EXERCISE DETAILS> Find every line in the records that holds the string "шафа". Copy each one.
========================================================================
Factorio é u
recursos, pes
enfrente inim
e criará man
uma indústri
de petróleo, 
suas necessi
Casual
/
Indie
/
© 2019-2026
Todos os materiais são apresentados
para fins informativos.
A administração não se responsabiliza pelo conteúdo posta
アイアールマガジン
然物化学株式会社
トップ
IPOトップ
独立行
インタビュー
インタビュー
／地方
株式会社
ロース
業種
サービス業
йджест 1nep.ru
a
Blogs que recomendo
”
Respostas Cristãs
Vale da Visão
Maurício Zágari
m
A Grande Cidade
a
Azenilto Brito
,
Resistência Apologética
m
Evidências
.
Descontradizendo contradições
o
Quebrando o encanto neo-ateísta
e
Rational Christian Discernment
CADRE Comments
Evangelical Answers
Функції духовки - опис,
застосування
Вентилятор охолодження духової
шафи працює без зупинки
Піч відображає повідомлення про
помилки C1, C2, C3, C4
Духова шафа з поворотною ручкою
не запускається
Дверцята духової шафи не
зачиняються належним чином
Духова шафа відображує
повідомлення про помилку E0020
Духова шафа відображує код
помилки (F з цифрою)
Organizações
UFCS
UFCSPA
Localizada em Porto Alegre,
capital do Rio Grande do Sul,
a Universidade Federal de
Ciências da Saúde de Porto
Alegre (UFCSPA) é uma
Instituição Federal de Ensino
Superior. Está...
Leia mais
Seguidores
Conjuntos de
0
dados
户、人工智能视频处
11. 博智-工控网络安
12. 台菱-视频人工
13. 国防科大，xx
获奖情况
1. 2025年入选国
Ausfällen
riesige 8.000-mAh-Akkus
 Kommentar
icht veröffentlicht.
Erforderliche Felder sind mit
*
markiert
========================================================================
ANSWER AREA>
Духова шафа з поворотною ручкою
Духова шафа відображує
Духова шафа відображує код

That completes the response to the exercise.